Problem requirements: For this listing, reproduce the line with "Spreading out your charitable giving over the", the line with "your user experience", and the lines between, exactly as they stand. Leave out pictures and all other lines.

Source data:

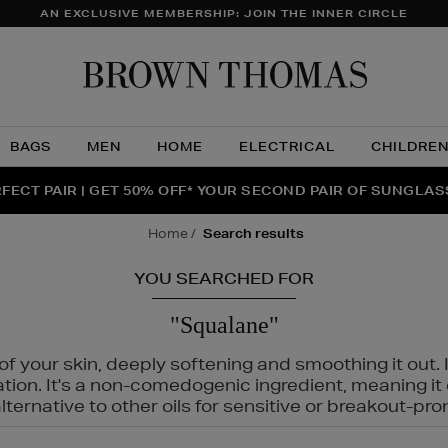
AN EXCLUSIVE MEMBERSHIP: JOIN THE INNER CIRCLE
Brow
Thom
BAGS
MEN
HOME
ELECTRICAL
CHILDRE
NTS FOR YOU FROM JO MALONE LONDON, SOL DE JANEIR
FECT PAIR | GET 50% OFF* YOUR SECOND PAIR OF SUNGLA
THE NINJA SUMMER EVENT IS HERE | SHOP NOW
home
search results
YOU SEARCHED FOR
"Squalane"
f your skin, deeply softening and smoothing it out. I
tation. It's a non-comedogenic ingredient, meaning 
ternative to other oils for sensitive or breakout-pro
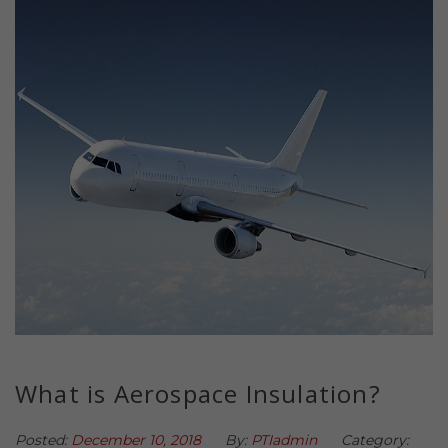
What is Aerospace Insulation?
Posted:
December 10, 2018
By:
PTIadmin
Category:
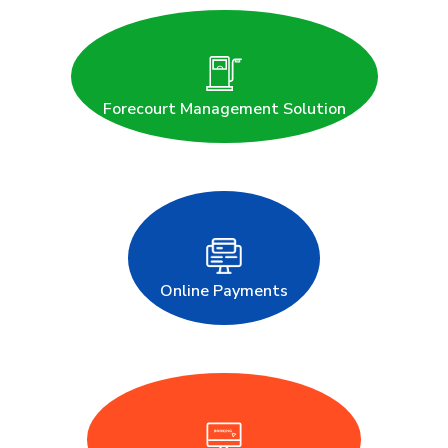
Forecourt Management Solution
Online Payments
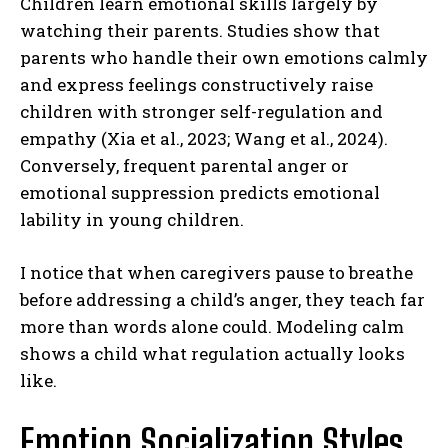
Children learn emotional skills largely by
watching their parents. Studies show that
parents who handle their own emotions calmly
and express feelings constructively raise
children with stronger self-regulation and
empathy (Xia et al., 2023; Wang et al., 2024).
Conversely, frequent parental anger or
emotional suppression predicts emotional
lability in young children.
I notice that when caregivers pause to breathe
before addressing a child’s anger, they teach far
more than words alone could. Modeling calm
shows a child what regulation actually looks
like.
Emotion Socialization Styles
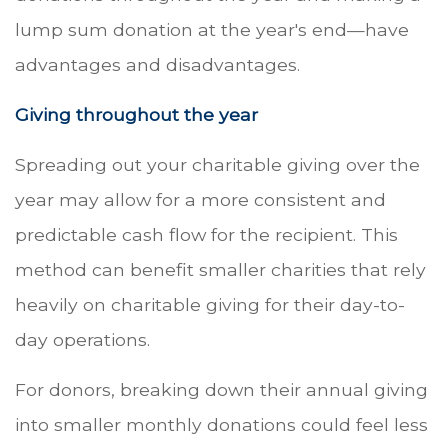
lump sum donation at the year's end—have
advantages and disadvantages.
Giving throughout the year
Spreading out your charitable giving over the
year may allow for a more consistent and
predictable cash flow for the recipient. This
method can benefit smaller charities that rely
heavily on charitable giving for their day-to-
day operations.
For donors, breaking down their annual giving
into smaller monthly donations could feel less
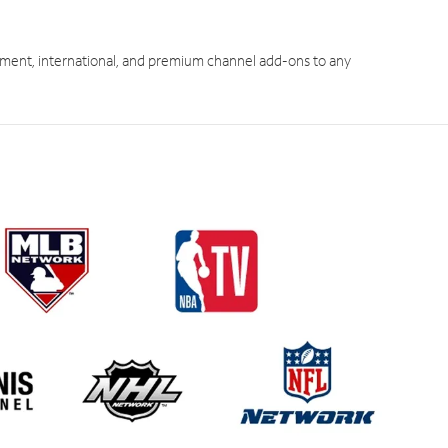
ment, international, and premium channel add-ons to any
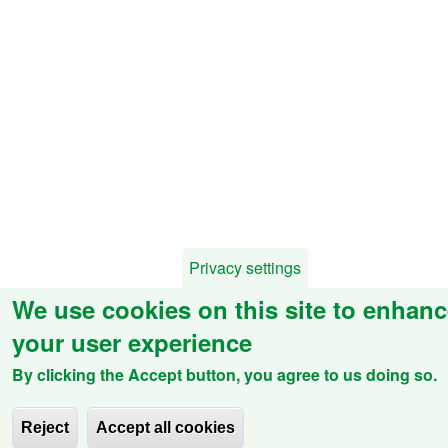
Privacy settings
We use cookies on this site to enhan
your user experience
By clicking the Accept button, you agree to us doing so.
Reject
Accept all cookies
Withdraw consent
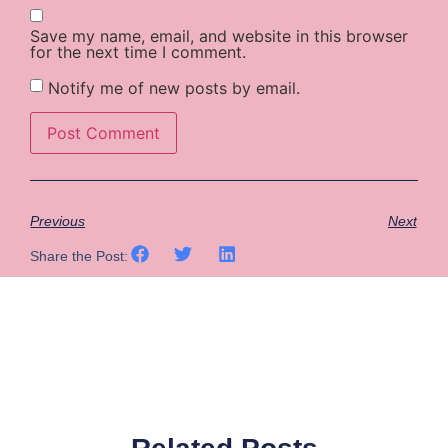
Save my name, email, and website in this browser
for the next time I comment.
Notify me of new posts by email.
Previous
Next
Share the Post:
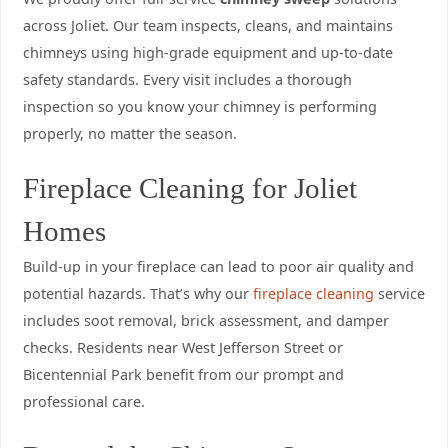
across Joliet. Our team inspects, cleans, and maintains
chimneys using high-grade equipment and up-to-date
safety standards. Every visit includes a thorough
inspection so you know your chimney is performing
properly, no matter the season.
Fireplace Cleaning for Joliet
Homes
Build-up in your fireplace can lead to poor air quality and
potential hazards. That’s why our
fireplace cleaning
service
includes soot removal, brick assessment, and damper
checks. Residents near West Jefferson Street or
Bicentennial Park benefit from our prompt and
professional care.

Answer box:
Spreading out your charitable giving over the
year may allow for a more consistent and
predictable cash flow for the recipient. This
method can benefit smaller charities that rely
heavily on charitable giving for their day-to-
day operations.
For donors, breaking down their annual giving
into smaller monthly donations could feel less
ment, international, and premium channel add-ons to any
Privacy settings
We use cookies on this site to enhan
your user experience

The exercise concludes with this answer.